Answer with nothing but the number of lines in the listing below that contain "atención".

■ Provided records
**********

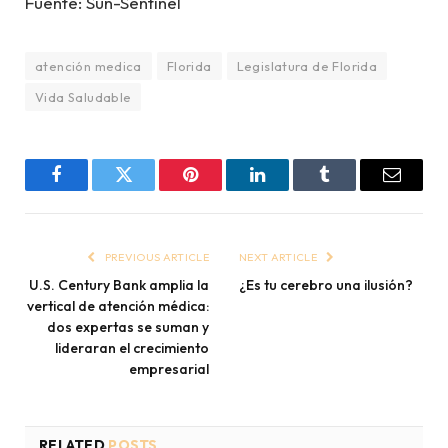
Fuente: Sun-Sentinel
atención medica
Florida
Legislatura de Florida
Vida Saludable
Facebook
Twitter
Pinterest
LinkedIn
Tumblr
Email
PREVIOUS ARTICLE
NEXT ARTICLE
U.S. Century Bank amplia la
¿Es tu cerebro una ilusión?
vertical de atención médica:
dos expertas se suman y
lideraran el crecimiento
empresarial
RELATED
POSTS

**********

■ Task answer
2